Убил он ту, кого любил,
И должен умереть.
Но убивают все любимых…
О. Уайльд
…Меня уже нет. Я смотрю на все с какой-то неизмеримой высоты… а может быть, из столь же неизмеримой глубины. Еще не поняла хорошенько, вознеслась я все-таки или пала в безвозвратную бездну. Слишком недавно все произошло, слишком неожиданно, даже для меня – неожиданно и внезапно, хотя с тех пор, как я узнала, что сделал Григорий, я бессознательно готовилась к такому исходу.

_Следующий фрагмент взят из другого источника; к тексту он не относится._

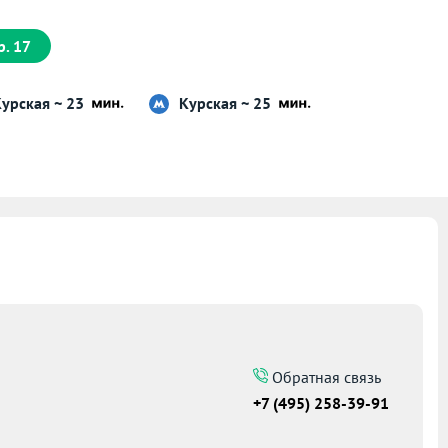
р. 17
урская ~ 23
Курская ~ 25
Обратная связь
+7 (495) 258-39-91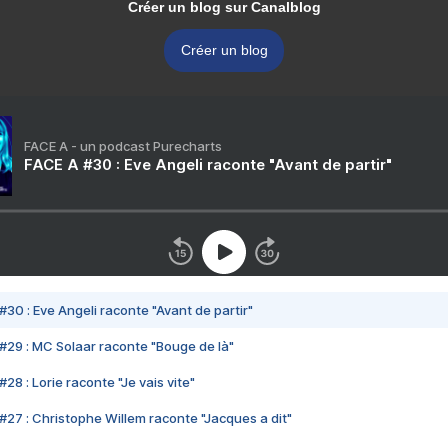
Créer un blog sur Canalblog
Créer un blog
FACE A - un podcast Purecharts
FACE A #30 : Eve Angeli raconte "Avant de partir"
#30 : Eve Angeli raconte "Avant de partir"
#29 : MC Solaar raconte "Bouge de là"
28 : Lorie raconte "Je vais vite"
#27 : Christophe Willem raconte "Jacques a dit"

Впрочем, почему бессознательно? Я прекрасно все осознавала, я не сомневалась, что иного финала у всей этой истории быть не может. То, что произошло, – логично и закономерно. Как говорится, все, что ни делается, делается к лучшему. Жизнь прожила, слепо доверяя этому постулату, не собираюсь сомневаться в нем и теперь. Мне-то сейчас определенно лучше, чем было раньше, особенно мгновение назад, когда оглушительная, ослепительная боль пронзила мой висок… Нет, почему – мгновение назад? Вроде бы уже двое суток с тех пор миновало, а может, и больше. А может, и меньше. Я теперь путаюсь во времени и временах, в прошедшем, настоящем и будущем – наверное, потому, что для меня существует только прошлое.
Все в прошлом. Все сметено могучим ураганом! Не то чтобы я успела отвыкнуть от земного времени – просто как-то отстранилась от привычных понятий, а главное, никак не привыкну к тому, что живу теперь вне всякого времени и пространства.
Живу… Хорошо сказано!
Ладно, существую. Или и это слово неточно? Неистинно? А что истинно? Любимая фразочка: «Все, что ни делается, то к лучшему»?

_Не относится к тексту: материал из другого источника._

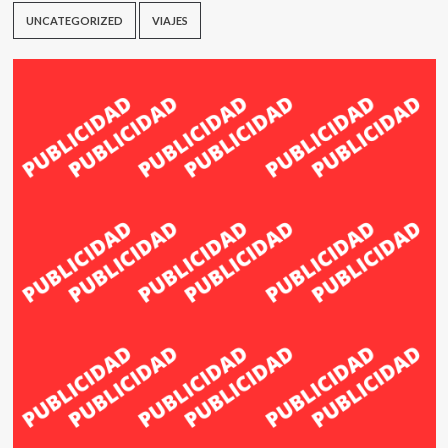
UNCATEGORIZED
VIAJES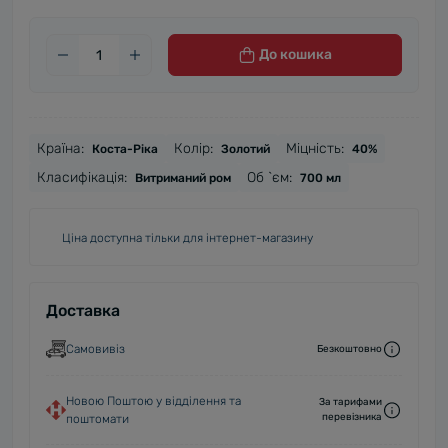
До кошика
Країна:
Колір:
Міцність:
Коста-Ріка
Золотий
40%
Класифікація:
Об `єм:
Витриманий ром
700 мл
Ціна доступна тільки для інтернет-магазину
Доставка
Самовивіз
Безкоштовно
Новою Поштою у відділення та
За тарифами
перевізника
поштомати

Насчет меня все ясно. Мне, повторюсь, – лучше. И тому, из-за кого все случилось, – ему, любимому мучителю, теперь, конечно, тоже лучше. Легче и спокойнее.
Интересно, знает ли он уже?.. И что почувствовал, когда узнал? Сие мне неведомо. Я до сих пор еще не видела его. Как и раньше, непрестанно вижу Григория. Всегда, везде и всюду, рядом со мной – Григорий. Вот и сейчас я вполне отчетливо различаю каждую морщинку на его лице, рассматриваю седину, серебрящую русые волосы, словно ранний снег. Я слышу каждое его слово, я постигаю подоплеку его поступков. Слишком много мы значили друг для друга, чтобы он не пропитал собою плоть мою и кровь. Даже если я сейчас, по вполне понятным причинам, бесплотна и обескровлена, дух мой полон им по-прежнему. А значит, он сам, его душа и мысли, как и прежде, мне понятны. А тот, другой…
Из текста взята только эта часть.